● **Task description**
Read through the entries below and return each line with the word "Fecha".

(Beginning of Exercise data)

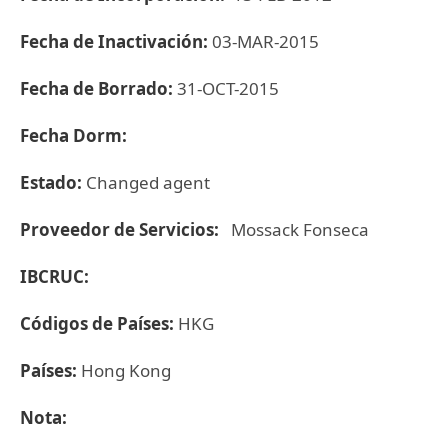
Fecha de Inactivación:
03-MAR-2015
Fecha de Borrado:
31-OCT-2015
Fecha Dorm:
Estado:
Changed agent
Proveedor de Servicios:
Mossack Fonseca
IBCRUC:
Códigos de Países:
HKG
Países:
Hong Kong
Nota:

(End of Exercise data)
(Beginning of Exercise data)

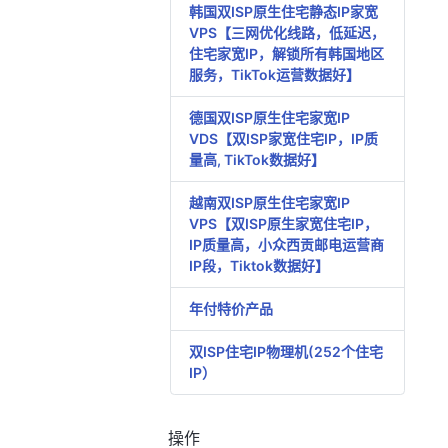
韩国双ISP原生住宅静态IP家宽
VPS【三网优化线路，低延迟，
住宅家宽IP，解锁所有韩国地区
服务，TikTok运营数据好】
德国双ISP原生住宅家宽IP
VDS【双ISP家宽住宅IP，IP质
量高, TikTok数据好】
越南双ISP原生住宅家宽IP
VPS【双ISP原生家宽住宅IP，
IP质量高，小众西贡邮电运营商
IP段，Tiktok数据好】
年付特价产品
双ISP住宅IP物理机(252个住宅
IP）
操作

(End of Exercise data)

● **Solution to this problem**
Fecha de Inactivación:
Fecha de Borrado:
Fecha Dorm:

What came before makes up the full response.